One technique uses the well known SNOOPING bus protocol. The SNOOPING bus
protocol provides coherency between the various cache memories and the
main memory of the computer system by monitoring the system bus for bus
activity involving addresses of data items that are currently stored in
the processor's cache.
Status bits i.e. valid and share are maintained in tag stores associated
with each cache to indicate the status of each data item currently stored
in the cache.
One possible status bit associated with a particular data item is a VALID
bit. The VALID bit identifies if the cache entry has a copy of a valid
data item in it, i.e., the stored data item is coherent with the latest
version of the data item, as may have been written by one of the
processors of the computer system.
Another possible status bit associated with a particular data item is a
SHARED bit. The SHARED bit identifies if more than one cache in the system
contains a copy of the data item. A cache element will transition into
this state if a different processor caches the same data item. That is, if
when SNOOPING on the system bus, a first interface determines that another
cache on the bus is allocating a location for a data item that is already
stored in the cache associated with the first interface, the first
interface notifies the other interface by asserting a SHARED signal on the
system bus, signaling the second interface to allocate the location in the
shared state. When this occurs the first interface will also update the
state of its copy of the data item to indicate that it is now in the
shared state.
Another possible status bit associated with a particular data item stored
in a cache memory can be what is generally called a DIRTY bit. A cache
entry is dirty if the data item held in that entry has been updated more
recently than main memory. Thus, when a processor WRITES to a location in
its cache, it sets the DIRTY bit to indicate that it is now the latest
copy of the data item.
Also, in such a multiprocessor computer systems, for every command/address
that some other processor module sends across the system bus, the present
processor module would have to look up that address in its primary cache,
find out if its in there and determine what action to take in response to
the command/address.
To minimize this additional cache lookup activity, one or more duplicate
tag (DTAG) stores are provided for each processor module. The tag store
mentioned above contains information for use in conjunction with its
associated cache memory under control of its processor. The tag
information in the DTAG cache on the other hand is for use in conjunction
with the system bus.
In prior art systems the DTAG store stored the shared and valid bits but
not the dirty bit. Therefore, during system bus transactions the present
processor module would look up the address in its DTAG to find out if the
address is stored in its cache and determine what action to take in
response to the command/address coming along the system bus.
Since there is a cache Tag store which can be associated with a primary or
backup cache and a DTAG store, it is the goal of the system that each
concurrently contain the same information. However, because of time delays
in the system processes there may be a time delay between an update of the
Status bit in the DTAG cache and the update of the Status bit in the
primary cache.
Therefore, the overall system protocol uses the DTAG cache lookup to
determine the actual state of a cache entry. As such, the DTAG status
becomes the overall system's "Point of Coherency".

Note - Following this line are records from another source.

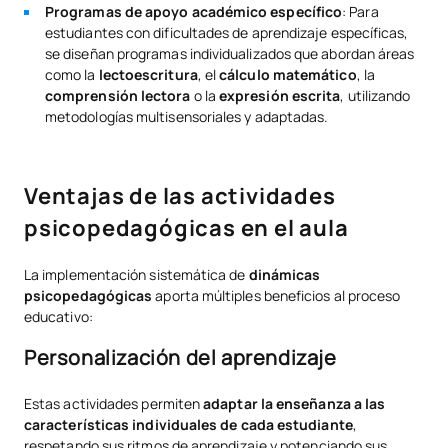
Programas de apoyo académico específico
: Para
estudiantes con dificultades de aprendizaje específicas,
se diseñan programas individualizados que abordan áreas
como la
lectoescritura
, el
cálculo matemático
, la
comprensión lectora
o la
expresión escrita
, utilizando
metodologías multisensoriales y adaptadas.
Ventajas de las actividades
psicopedagógicas en el aula
La implementación sistemática de
dinámicas
psicopedagógicas
aporta múltiples beneficios al proceso
educativo:
Personalización del aprendizaje
Estas actividades permiten
adaptar la enseñanza a las
características individuales de cada estudiante
,
respetando sus ritmos de aprendizaje y potenciando sus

One problem with this approach is that since the duplicate tag store
contained only the valid and shared bits, when other processors need to
determine whether the present cache contains the most recent copy of the
data it must first access the dirty bit which is stored in the tag store
associated with the processor or a backup cache. Accordingly, the
interface can not directly provide this information. This causes the
processor to be continually interrupted and thus affects system
performance.
SUMMARY OF THE INVENTION
In accordance with the present invention, a computer system includes a
plurality of processor modules coupled to a system bus. Each of said
processor modules includes a processor which issues processor commands and
addresses, means for interfacing said processor to said system bus, and a
duplicate tag store coupled to said interface. The duplicate tag memory
includes means for storing duplicate tag addresses and duplicate tag
valid, shared and dirty bits. With such an arrangement, a complete and
accurate copy of a next higher level tag store is maintained in the
interface of the processor. With this arrangement the processor needs to
be interrogated only for valid reasons that is to deliver some data to
another processor. This improves system performance since the processor
bus and processor are not occupied with unnecessary tasks such as
informing other processor of the status of its caches.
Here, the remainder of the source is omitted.